[Dataset records Boundary: Start]

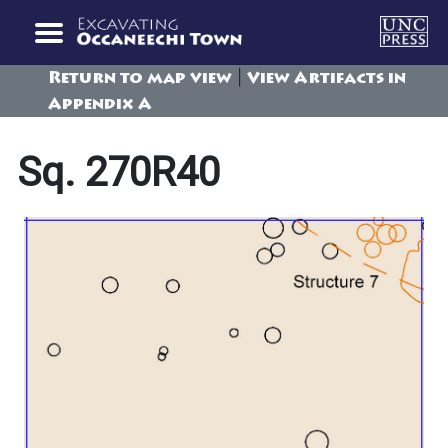
|
Return to map view
View Artifacts in
Appendix A
Sq. 270R40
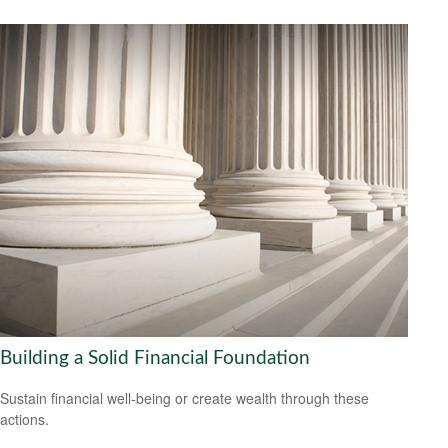
Building a Solid Financial Foundation
Sustain financial well-being or create wealth through these
actions.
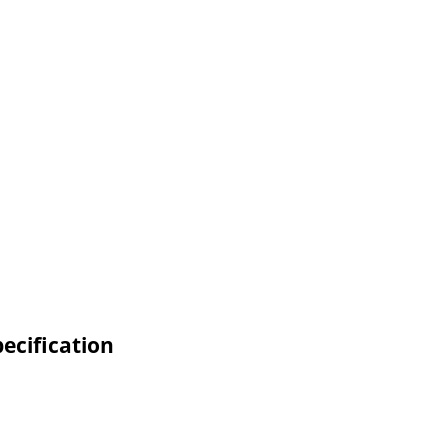
ecification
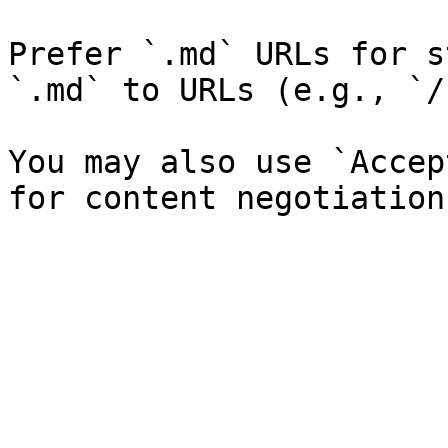
Prefer `.md` URLs for s
`.md` to URLs (e.g., `/
You may also use `Accep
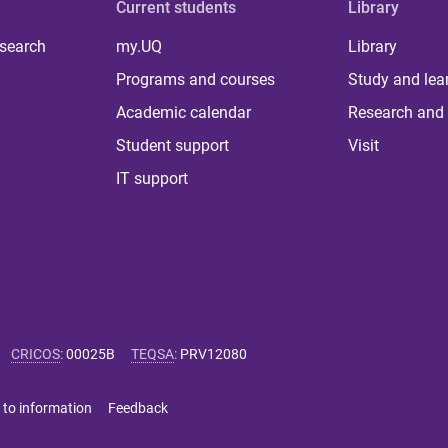
Current students
Library
 search
my.UQ
Library
Programs and courses
Study and lea
Academic calendar
Research and 
Student support
Visit
IT support
CRICOS
:
00025B
TEQSA
:
PRV12080
 to information
Feedback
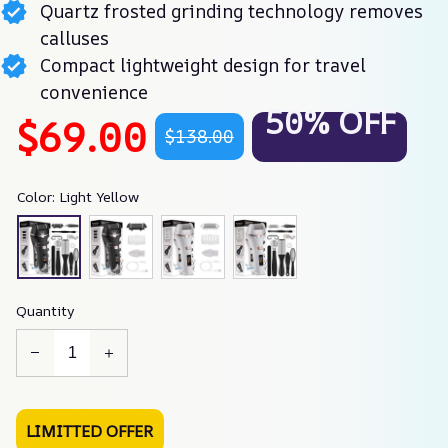
Quartz frosted grinding technology removes
calluses
Compact lightweight design for travel
convenience
50% OFF
$69.00
$138.00
Color: Light Yellow
Quantity
LIMITTED OFFER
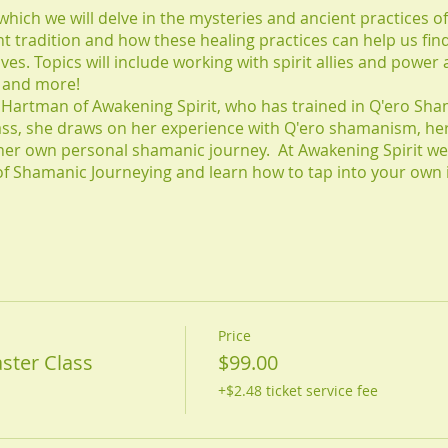
 which we will delve in the mysteries and ancient practices 
ent tradition and how these healing practices can help us fin
ives. Topics will include working with spirit allies and power
s and more!
ey Hartman of Awakening Spirit, who has trained in Q'ero Sha
lass, she draws on her experience with Q'ero shamanism, he
her own personal shamanic journey. At Awakening Spirit we
s of Shamanic Journeying and learn how to tap into your own
Price
ster Class
$99.00
+$2.48 ticket service fee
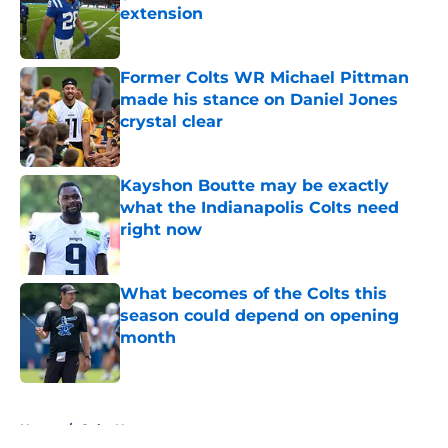
extension
Published by on Invalid Date
Former Colts WR Michael Pittman
made his stance on Daniel Jones
crystal clear
Published by on Invalid Date
Kayshon Boutte may be exactly
what the Indianapolis Colts need
right now
Published by on Invalid Date
What becomes of the Colts this
season could depend on opening
month
Published by on Invalid Date
5 related articles loaded
Home
/
Colts News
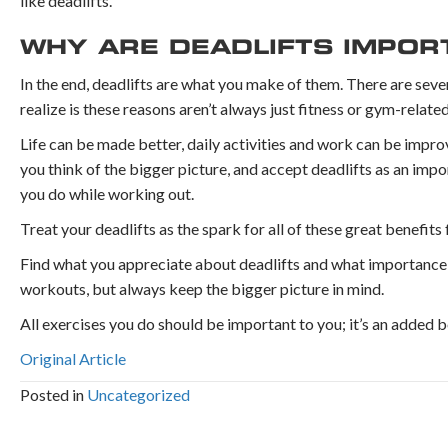
like deadlifts.
WHY ARE DEADLIFTS IMPO
In the end, deadlifts are what you make of them. There are sever
realize is these reasons aren’t always just fitness or gym-related
Life can be made better, daily activities and work can be impro
you think of the bigger picture, and accept deadlifts as an imp
you do while working out.
Treat your deadlifts as the spark for all of these great benefits f
Find what you appreciate about deadlifts and what importance t
workouts, but always keep the bigger picture in mind.
All exercises you do should be important to you; it’s an added
Original Article
Posted in
Uncategorized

[Dataset records Boundary: End]

- What is required
Could the material above be written out again word for word, with the pictures dropped?

- Answer for the task
|
Return to map view
View Artifacts in
Appendix A
Sq. 270R40
Building a Solid Financial Foundation
Sustain financial well-being or create wealth through these
actions.
ecification
Prefer `.md` URLs for s
`.md` to URLs (e.g., `/
You may also use `Accep
Current students
Library
 search
my.UQ
Library
Programs and courses
Study and lea
Academic calendar
Research and 
Student support
Visit
IT support
CRICOS
:
00025B
TEQSA
:
PRV12080
 to information
Feedback
Quartz frosted grinding technology removes
calluses
Compact lightweight design for travel
convenience
50% OFF
$69.00
$138.00
Color: Light Yellow
Quantity
LIMITTED OFFER
 which we will delve in the mysteries and ancient practices 
ent tradition and how these healing practices can help us fin
ives. Topics will include working with spirit allies and power
s and more!
ey Hartman of Awakening Spirit, who has trained in Q'ero Sha
lass, she draws on her experience with Q'ero shamanism, he
her own personal shamanic journey. At Awakening Spirit we
s of Shamanic Journeying and learn how to tap into your own
Price
ster Class
$99.00
+$2.48 ticket service fee
extension
Published by on Invalid Date
Former Colts WR Michael Pittman
made his stance on Daniel Jones
crystal clear
Published by on Invalid Date
Kayshon Boutte may be exactly
what the Indianapolis Colts need
right now
Published by on Invalid Date
What becomes of the Colts this
season could depend on opening
month
Published by on Invalid Date
5 related articles loaded
Home
/
Colts News
like deadlifts.
WHY ARE DEADLIFTS IMPO
In the end, deadlifts are what you make of them. There are sever
realize is these reasons aren’t always just fitness or gym-related
Life can be made better, daily activities and work can be impro
you think of the bigger picture, and accept deadlifts as an imp
you do while working out.
Treat your deadlifts as the spark for all of these great benefits f
Find what you appreciate about deadlifts and what importance t
workouts, but always keep the bigger picture in mind.
All exercises you do should be important to you; it’s an added
Original Article
Posted in
Uncategorized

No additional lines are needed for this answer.